_What is being asked_. Output all of the entries exactly as written.

_Data for review_.
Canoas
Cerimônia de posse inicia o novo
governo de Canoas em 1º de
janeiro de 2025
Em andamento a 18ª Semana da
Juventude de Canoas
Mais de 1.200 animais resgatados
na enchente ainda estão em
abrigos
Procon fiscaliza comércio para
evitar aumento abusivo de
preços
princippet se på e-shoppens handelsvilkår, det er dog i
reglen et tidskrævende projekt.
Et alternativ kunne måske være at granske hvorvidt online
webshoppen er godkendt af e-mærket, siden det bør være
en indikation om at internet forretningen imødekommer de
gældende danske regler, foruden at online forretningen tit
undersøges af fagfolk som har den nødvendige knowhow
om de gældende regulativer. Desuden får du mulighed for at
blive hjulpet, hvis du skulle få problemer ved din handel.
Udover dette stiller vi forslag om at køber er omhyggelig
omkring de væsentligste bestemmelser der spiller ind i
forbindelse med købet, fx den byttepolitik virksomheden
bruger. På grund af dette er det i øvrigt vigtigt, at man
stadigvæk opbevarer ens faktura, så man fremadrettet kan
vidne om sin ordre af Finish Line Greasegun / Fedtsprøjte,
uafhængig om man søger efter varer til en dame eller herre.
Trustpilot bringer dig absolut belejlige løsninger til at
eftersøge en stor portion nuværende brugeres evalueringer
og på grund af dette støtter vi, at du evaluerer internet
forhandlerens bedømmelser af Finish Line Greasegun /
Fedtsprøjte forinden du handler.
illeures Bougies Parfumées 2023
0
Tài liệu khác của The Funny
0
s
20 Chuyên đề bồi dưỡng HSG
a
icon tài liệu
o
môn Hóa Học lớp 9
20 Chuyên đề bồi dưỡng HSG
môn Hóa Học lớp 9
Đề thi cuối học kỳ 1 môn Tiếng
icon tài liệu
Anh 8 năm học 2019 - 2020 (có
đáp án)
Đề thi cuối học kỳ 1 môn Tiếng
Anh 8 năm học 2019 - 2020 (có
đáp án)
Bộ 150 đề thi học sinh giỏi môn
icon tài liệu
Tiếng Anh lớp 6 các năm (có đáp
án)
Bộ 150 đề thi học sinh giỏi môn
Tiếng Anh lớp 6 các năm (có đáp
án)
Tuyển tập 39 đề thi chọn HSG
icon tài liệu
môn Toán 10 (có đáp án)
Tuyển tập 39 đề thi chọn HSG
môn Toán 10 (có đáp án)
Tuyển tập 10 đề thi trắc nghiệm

_Response to this task_.
Canoas
Cerimônia de posse inicia o novo
governo de Canoas em 1º de
janeiro de 2025
Em andamento a 18ª Semana da
Juventude de Canoas
Mais de 1.200 animais resgatados
na enchente ainda estão em
abrigos
Procon fiscaliza comércio para
evitar aumento abusivo de
preços
princippet se på e-shoppens handelsvilkår, det er dog i
reglen et tidskrævende projekt.
Et alternativ kunne måske være at granske hvorvidt online
webshoppen er godkendt af e-mærket, siden det bør være
en indikation om at internet forretningen imødekommer de
gældende danske regler, foruden at online forretningen tit
undersøges af fagfolk som har den nødvendige knowhow
om de gældende regulativer. Desuden får du mulighed for at
blive hjulpet, hvis du skulle få problemer ved din handel.
Udover dette stiller vi forslag om at køber er omhyggelig
omkring de væsentligste bestemmelser der spiller ind i
forbindelse med købet, fx den byttepolitik virksomheden
bruger. På grund af dette er det i øvrigt vigtigt, at man
stadigvæk opbevarer ens faktura, så man fremadrettet kan
vidne om sin ordre af Finish Line Greasegun / Fedtsprøjte,
uafhængig om man søger efter varer til en dame eller herre.
Trustpilot bringer dig absolut belejlige løsninger til at
eftersøge en stor portion nuværende brugeres evalueringer
og på grund af dette støtter vi, at du evaluerer internet
forhandlerens bedømmelser af Finish Line Greasegun /
Fedtsprøjte forinden du handler.
illeures Bougies Parfumées 2023
0
Tài liệu khác của The Funny
0
s
20 Chuyên đề bồi dưỡng HSG
a
icon tài liệu
o
môn Hóa Học lớp 9
20 Chuyên đề bồi dưỡng HSG
môn Hóa Học lớp 9
Đề thi cuối học kỳ 1 môn Tiếng
icon tài liệu
Anh 8 năm học 2019 - 2020 (có
đáp án)
Đề thi cuối học kỳ 1 môn Tiếng
Anh 8 năm học 2019 - 2020 (có
đáp án)
Bộ 150 đề thi học sinh giỏi môn
icon tài liệu
Tiếng Anh lớp 6 các năm (có đáp
án)
Bộ 150 đề thi học sinh giỏi môn
Tiếng Anh lớp 6 các năm (có đáp
án)
Tuyển tập 39 đề thi chọn HSG
icon tài liệu
môn Toán 10 (có đáp án)
Tuyển tập 39 đề thi chọn HSG
môn Toán 10 (có đáp án)
Tuyển tập 10 đề thi trắc nghiệm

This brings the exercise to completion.